Early primary-source electronic text collections were produced by manual input and proofreading, resulting in accurate but costly and slow-growing content. Keyed content is still found in many databases, but today’s abundant supply of online historic primary source data is largely the result of computerized optical character recognition (OCR), with some quality control but no painstaking proofreading (hence the name “dirty OCR.”) Recently, the growth of archival manuscript material online has introduced a new large body of text that could be made searchable only by keyboarding and is usually presented as page image only. Thus, we are confronted today with a vast but varied body of material, the predominant form probably being “dirty OCR” presented on-screen as searchable text hidden behind a page image.

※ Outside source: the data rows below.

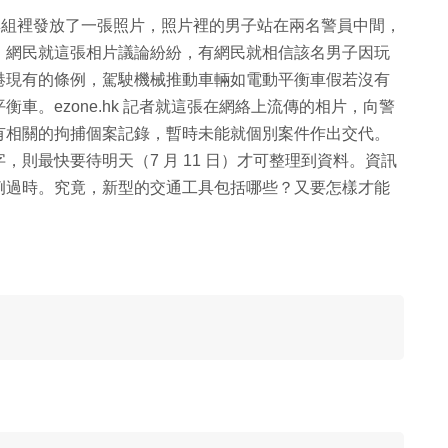
k 群組裡發放了一張照片，照片裡的男子站在兩名警員中間，
。網民就這張相片議論紛紛，有網民就相信該名男子因玩
港現有的條例，駕駛機械推動車輛如電動平衡車假若沒有
車。ezone.hk 記者就這張在網絡上流傳的相片，向警
有相關的拘捕個案記錄，暫時未能就個別案件作出交代。
則最快要待明天（7 月 11 日）才可整理到資料。資訊
例過時。究竟，新型的交通工具包括哪些？又要怎樣才能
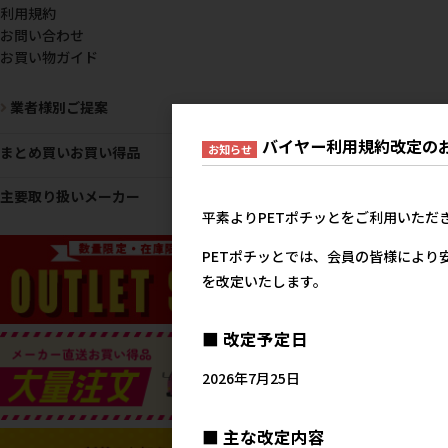
利用規約
お問い合わせ
お買い物ガイド
業者様別ご提案
バイヤー利用規約改定の
お知らせ
まとめ買いお買い得品
主要取り扱いメーカー
平素よりPETポチッとをご利用いただ
PETポチッとでは、会員の皆様により
を改定いたします。
■ 改定予定日
2026年7月25日
■ 主な改定内容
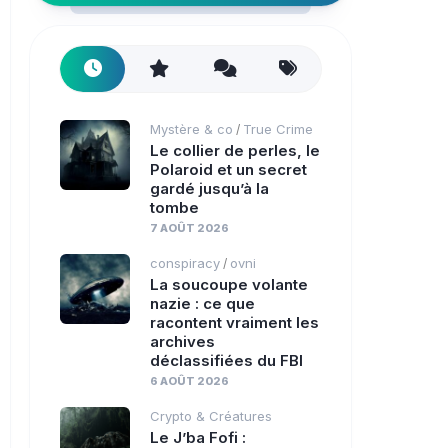
Mystère & co
True Crime
/
Le collier de perles, le
Polaroid et un secret
gardé jusqu’à la
tombe
7 AOÛT 2026
conspiracy
ovni
/
La soucoupe volante
nazie : ce que
racontent vraiment les
archives
déclassifiées du FBI
6 AOÛT 2026
Crypto & Créatures
Le J’ba Fofi :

Since the underlying text is not completely accurate, multiple tools, including fuzzy searching, rich metadata, and detailed user guides are provided to enhance retrieval.

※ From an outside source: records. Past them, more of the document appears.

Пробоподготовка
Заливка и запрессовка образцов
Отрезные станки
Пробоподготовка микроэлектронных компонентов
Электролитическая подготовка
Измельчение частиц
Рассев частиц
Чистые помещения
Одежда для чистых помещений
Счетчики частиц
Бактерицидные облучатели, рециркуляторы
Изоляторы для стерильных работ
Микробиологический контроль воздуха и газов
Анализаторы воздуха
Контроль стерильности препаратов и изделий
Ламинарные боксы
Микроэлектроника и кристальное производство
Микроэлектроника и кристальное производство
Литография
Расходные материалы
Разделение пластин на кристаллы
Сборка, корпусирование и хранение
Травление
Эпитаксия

Approaches to helping users navigate, interpret, and access the frequently enormous results of a search also vary significantly. Almost universally, though, underlying “dirty OCR” is rarely displayed or downloadable, probably to avoid shocking the uninitiated with its unruly appearance. This lack of clarity and consistency presents a serious challenge to students and researchers, however, whether that be a naïve user unaware of differences in the texts she or he is addressing (and hence unable to formulate the best search strategy) or a cutting-edge digital humanities scholar who wants to combine and manipulate resources from different databases in an advanced project.
The speakers will address these issues in greater detail, survey the state of play among the major online primary source providers today, and suggest a set of best practices. Attendees will be asked to share their experiences teaching and using historical-text databases and to provide their input regarding the proposed best-practice model.